I already have a 20 minute drive to make tomorrow when my measly Q is ready. :-)


----------



## alx

f you lived closer-more the merrier...I made it too grand rapids-near one of the lakes in 9 hours once....


----------



## alx

..................................................  ......


----------



## cajunsmoke13

Well done. You pulled that one off.  You should cater for a living.  Everything looks awesome.


----------



## chefrob

looks like a fine night.....ain't it grand to be able to do things like that for people you care about, nice job alex!


----------



## alx

THANKS STEVE.Nice to do something a little different round here.Sister did organizing most of work.


----------



## alx

Preciate that CHEF-ROB.............


----------



## pineywoods

Outstanding job 
	

	
	
		
		



		
		
	


	





 It all looks awesome quite a spread and I like the old ships too


----------



## davenh

Really great job Alex!
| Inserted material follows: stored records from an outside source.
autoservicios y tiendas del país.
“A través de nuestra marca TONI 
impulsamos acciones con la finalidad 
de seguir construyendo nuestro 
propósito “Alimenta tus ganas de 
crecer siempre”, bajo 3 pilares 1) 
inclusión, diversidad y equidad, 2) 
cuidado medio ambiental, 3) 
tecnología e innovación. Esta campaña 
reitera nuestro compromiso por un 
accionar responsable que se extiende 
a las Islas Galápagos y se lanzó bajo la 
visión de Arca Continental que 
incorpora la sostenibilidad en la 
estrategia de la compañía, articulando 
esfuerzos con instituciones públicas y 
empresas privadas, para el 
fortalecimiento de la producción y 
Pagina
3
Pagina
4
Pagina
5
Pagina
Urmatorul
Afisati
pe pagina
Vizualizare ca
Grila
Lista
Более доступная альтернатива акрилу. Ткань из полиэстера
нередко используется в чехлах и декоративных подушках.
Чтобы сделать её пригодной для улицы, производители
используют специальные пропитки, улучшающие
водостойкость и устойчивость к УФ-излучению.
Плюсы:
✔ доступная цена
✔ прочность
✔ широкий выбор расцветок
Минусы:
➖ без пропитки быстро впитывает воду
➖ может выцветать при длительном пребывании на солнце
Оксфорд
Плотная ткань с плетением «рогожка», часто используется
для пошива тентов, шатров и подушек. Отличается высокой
Your brother must have been thrilled with it all. You got some talent man...both cooking and in planning


----------



## irishteabear

Great job on everything.  I'm glad it turned out well.


----------



## bwsmith_2000

Great looking spread Alex!! I agree with some of the other posts ..... that's a professional job in every respect. And I also agree that it's a great feeling to be able to do something like that for others ... especially your brother. I'm sure everyone there had a great time and had plenty of fine eats.


----------



## alx

Thanks everyone.


----------



## chefrob

where are the left overs......now that's a breakfast of champions!!!!!


----------



## scarbelly

Very nice job Alex. I thought I was the only one around with 5 chafing dishes. All the food looks great. We are doing our 5th rehersal dinner for family and friends in our back yard in two weeks. Most have been for 50 so I understand the effort you put in for this and how great it turned out.


----------



## alx

Headed over to sisters shortly....Probably will not be cooking for few days.....Sister hid some for us.....


----------



## alx

Thanks.Good luck.


----------



## fire it up

That all looked Amazing Alex, I would give you a standing ovation but I would look odd clapping at the computer.
You really did a great job, glad everything worked out.
I noticed you served brisket sliced and pulled, great idea.  Wouldn't have thought about doing that.


----------



## alx

Thanks JIM....


----------



## alx

Couldnt resist.Tonites dinner.....


----------



## napalm

Really does look amazing mate, I bet everyone was really very impressed, you should be very proud - I know I would be!


----------



## gruelurks

Nicely done, those are some lucky guests.


----------